Saved data entries
★ ★ ★ ★ ★

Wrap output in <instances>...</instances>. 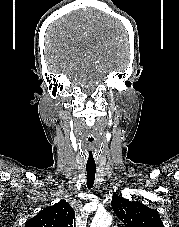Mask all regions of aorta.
Returning a JSON list of instances; mask_svg holds the SVG:
<instances>
[{
  "label": "aorta",
  "instance_id": "aorta-1",
  "mask_svg": "<svg viewBox=\"0 0 179 227\" xmlns=\"http://www.w3.org/2000/svg\"><path fill=\"white\" fill-rule=\"evenodd\" d=\"M112 216L108 212H98L94 216L90 227H110Z\"/></svg>",
  "mask_w": 179,
  "mask_h": 227
}]
</instances>
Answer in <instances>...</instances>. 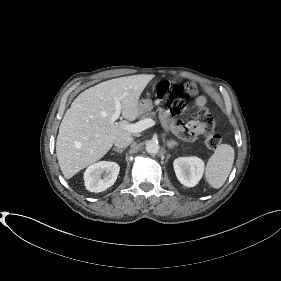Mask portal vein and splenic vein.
Returning a JSON list of instances; mask_svg holds the SVG:
<instances>
[{
  "label": "portal vein and splenic vein",
  "mask_w": 281,
  "mask_h": 281,
  "mask_svg": "<svg viewBox=\"0 0 281 281\" xmlns=\"http://www.w3.org/2000/svg\"><path fill=\"white\" fill-rule=\"evenodd\" d=\"M120 114H121V102H120V99H116L115 100V112L111 118L112 122H115L120 117ZM154 125H155L154 120H152L151 118H146V119L140 120L139 122L134 123V124H126L124 126V128L126 130H128L129 132L138 133V132H142L145 129L152 127Z\"/></svg>",
  "instance_id": "1"
}]
</instances>
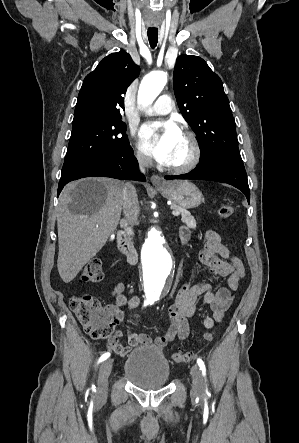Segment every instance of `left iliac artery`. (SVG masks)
<instances>
[{
    "instance_id": "obj_1",
    "label": "left iliac artery",
    "mask_w": 299,
    "mask_h": 443,
    "mask_svg": "<svg viewBox=\"0 0 299 443\" xmlns=\"http://www.w3.org/2000/svg\"><path fill=\"white\" fill-rule=\"evenodd\" d=\"M154 302H155V300H152V301H150V304L152 305V304H154ZM197 364L200 367V370L202 371L203 377H206V367H205V364H204L203 360L198 358L197 359Z\"/></svg>"
}]
</instances>
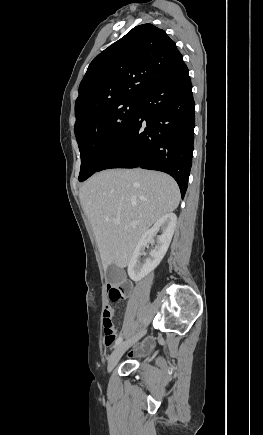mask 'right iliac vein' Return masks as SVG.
Segmentation results:
<instances>
[{
	"label": "right iliac vein",
	"mask_w": 263,
	"mask_h": 435,
	"mask_svg": "<svg viewBox=\"0 0 263 435\" xmlns=\"http://www.w3.org/2000/svg\"><path fill=\"white\" fill-rule=\"evenodd\" d=\"M146 333L145 330L139 332L132 338L128 339L127 341L119 344L117 348L112 352V354L109 357L107 370L108 372H111L114 367L117 365L118 361L122 357V355L128 350L134 343H136L144 334Z\"/></svg>",
	"instance_id": "63e3f726"
}]
</instances>
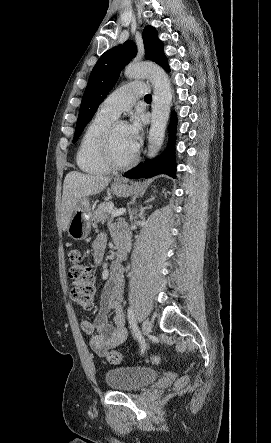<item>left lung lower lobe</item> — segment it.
I'll use <instances>...</instances> for the list:
<instances>
[{
  "label": "left lung lower lobe",
  "instance_id": "left-lung-lower-lobe-1",
  "mask_svg": "<svg viewBox=\"0 0 271 443\" xmlns=\"http://www.w3.org/2000/svg\"><path fill=\"white\" fill-rule=\"evenodd\" d=\"M157 64L162 66L165 70L170 71L167 58L165 54L160 57ZM176 129V116L172 115L170 123V141L165 153L157 160L146 161L144 164L140 163L135 168L129 170L124 174L125 177L136 179L139 177L150 178L158 174H167L173 178L176 177V163L174 155V141Z\"/></svg>",
  "mask_w": 271,
  "mask_h": 443
}]
</instances>
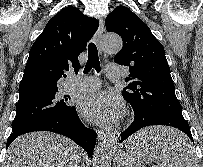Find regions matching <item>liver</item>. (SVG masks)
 Returning <instances> with one entry per match:
<instances>
[{"label":"liver","instance_id":"obj_1","mask_svg":"<svg viewBox=\"0 0 203 167\" xmlns=\"http://www.w3.org/2000/svg\"><path fill=\"white\" fill-rule=\"evenodd\" d=\"M149 133V134H148ZM167 135L183 138L170 128H148L131 137L128 143L137 144L148 136ZM81 152L70 139L48 132H32L18 137L7 150L2 167H81Z\"/></svg>","mask_w":203,"mask_h":167}]
</instances>
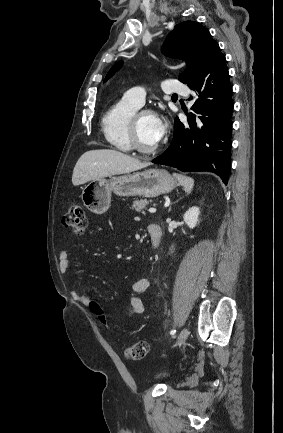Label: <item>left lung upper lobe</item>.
<instances>
[{"mask_svg": "<svg viewBox=\"0 0 283 433\" xmlns=\"http://www.w3.org/2000/svg\"><path fill=\"white\" fill-rule=\"evenodd\" d=\"M215 43L205 27L197 22L185 21L176 25L174 30L168 34L162 51L169 57L186 61L187 69L178 77L179 81L185 83L191 76L197 61ZM120 65L121 62L114 65L105 80L109 79Z\"/></svg>", "mask_w": 283, "mask_h": 433, "instance_id": "1", "label": "left lung upper lobe"}]
</instances>
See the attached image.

★ ★ ★ ★ ★

=== Task directions ===
What is needed is a word-for-word restatement of the lines from the one holding "<item>left lung lower" to the final line of the data above, inclusive, without any pictures.

=== Response area ===
<item>left lung lower lobe</item> — segment it.
I'll use <instances>...</instances> for the list:
<instances>
[{
  "label": "left lung lower lobe",
  "instance_id": "left-lung-lower-lobe-1",
  "mask_svg": "<svg viewBox=\"0 0 271 443\" xmlns=\"http://www.w3.org/2000/svg\"><path fill=\"white\" fill-rule=\"evenodd\" d=\"M157 64L162 66L165 70L170 71L167 58L165 54L160 57ZM176 129V116L172 115L170 123V141L165 153L157 160L146 161L144 164L140 163L135 168L129 170L124 174L125 177L136 179L139 177L150 178L158 174H167L173 178L176 177V163L174 155V141Z\"/></svg>",
  "mask_w": 271,
  "mask_h": 443
}]
</instances>
Find regions matching <item>liver</item>. (SVG masks)
 Returning <instances> with one entry per match:
<instances>
[{"label":"liver","instance_id":"obj_1","mask_svg":"<svg viewBox=\"0 0 203 167\" xmlns=\"http://www.w3.org/2000/svg\"><path fill=\"white\" fill-rule=\"evenodd\" d=\"M149 133V134H148ZM167 135L183 138L170 128H148L131 137L128 143L137 144L148 136ZM81 152L70 139L48 132H32L18 137L7 150L2 167H81Z\"/></svg>","mask_w":203,"mask_h":167}]
</instances>
Label: <item>left lung upper lobe</item>.
<instances>
[{"mask_svg": "<svg viewBox=\"0 0 283 433\" xmlns=\"http://www.w3.org/2000/svg\"><path fill=\"white\" fill-rule=\"evenodd\" d=\"M215 43L205 27L197 22L185 21L176 25L174 30L168 34L162 51L169 57L186 61L187 69L178 77L179 81L185 83L191 76L197 61ZM120 65L121 62L114 65L105 80L109 79Z\"/></svg>", "mask_w": 283, "mask_h": 433, "instance_id": "1", "label": "left lung upper lobe"}]
</instances>
See the attached image.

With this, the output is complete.